A Dança das Lâminas Rubras escrita por João Emanuel Santos


Capítulo 9
A Carruagem no Vale - Parte Um.


Notas iniciais do capítulo

Desculpem a demora, o capítulo estava realmente quase pronto ontem, só que ao revisar ele eu me senti insatisfeito, então reescrevi ele hoje de tarde.

Esse capítulo também tem referências ao conto "Impérvia".

Espero que gostem :)



Este capítulo também está disponível no +Fiction: plusfiction.com/book/537291/chapter/9

Meus olhos se abriram.

Por um momento tive que fechá-los novamente por conta do grande clarão que ofuscou minha vista. Mas após alguns instantes, consegui me acostumar com a luz do ambiente.

A primeira coisa que vi foi o grande céu cinzento, com nuvens desfilando e se movendo com o vento que soprava. Senti frio em minhas bochechas e orelhas, mas o resto do meu corpo estava surpreendentemente quente e confortável. Também sentia o lugar onde eu estava tremer, e pensei estar em cima de algum transporte.

Eu mal conseguia me mover, pois meus músculos estavam dormentes e doloridos. Tudo o que consegui foi virar a cabeça para o lado esquerdo, confirmando minhas suspeitas de que eu estava dentro de uma carroça aberta. Ao olhar para o lado, senti meu pequeno queixo se arrastando por o que parecia ser um manto de pele muito macio, que cobria meu corpo.

Em minha esquerda vi uma pilha com roupas mal embrulhadas dentro de um grande pano, e sacos que pareciam conter alimentos. Fiz um esforço para me apoiar em meus cotovelos e me erguer, mas senti dor em meu braço esquerdo, o que trouxe de volta a memória da explosão no Corvo de Estio e nossa fuga pelo mar.

Soltei um berro de dor e cai de costas novamente.

–Ei! Você está bem? – exclamou uma voz que eu desconhecia.

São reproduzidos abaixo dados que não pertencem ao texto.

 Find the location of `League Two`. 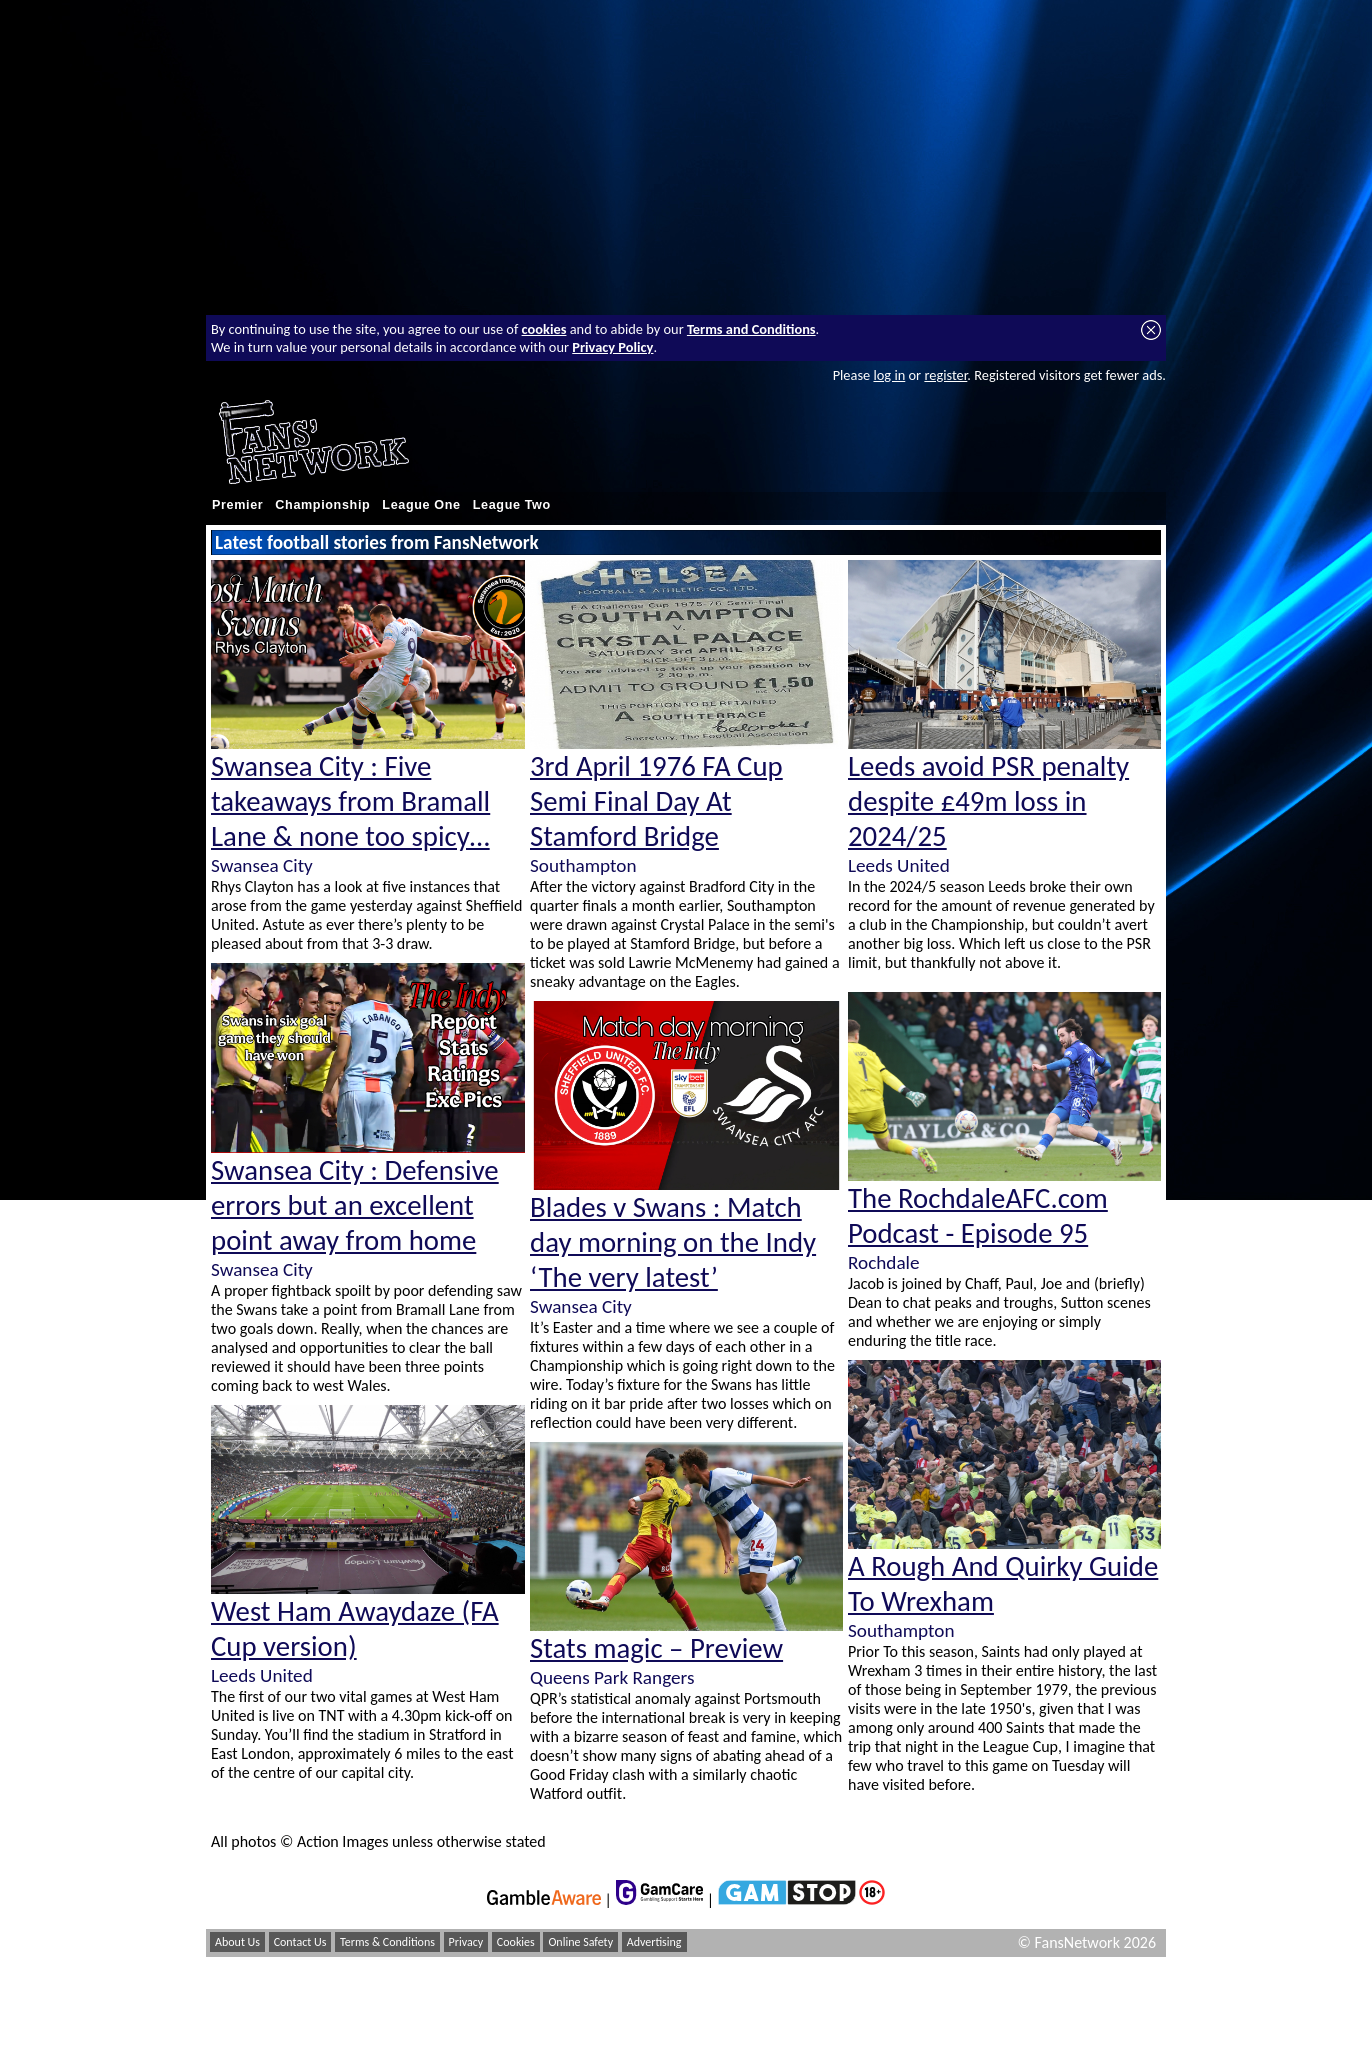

Minha visão estava turva, mas consegui ver o rosto do homem que viera me ajudar. Ele tinha olhos escuros e um queixo em cunha. Seu nariz era marcado, como se tivesse sofrido fraturas em tempos passados. Sua barba estava por fazer, os cabelos eram curtos e negros, mas muito mais escuros do que o preto convencional, olhá-los era como encarar a própria escuridão da noite. O homem portava uma expressão de compaixão e preocupação.

–Ei, garoto, consegue me ouvir? – perguntou o homem.

–Gregório – tentei dizer, com uma voz rouca e fraca - Onde estão Gregório e Sabrina?

–Seus companheiros? Eles estão juntos de Minha Senhora na carruagem.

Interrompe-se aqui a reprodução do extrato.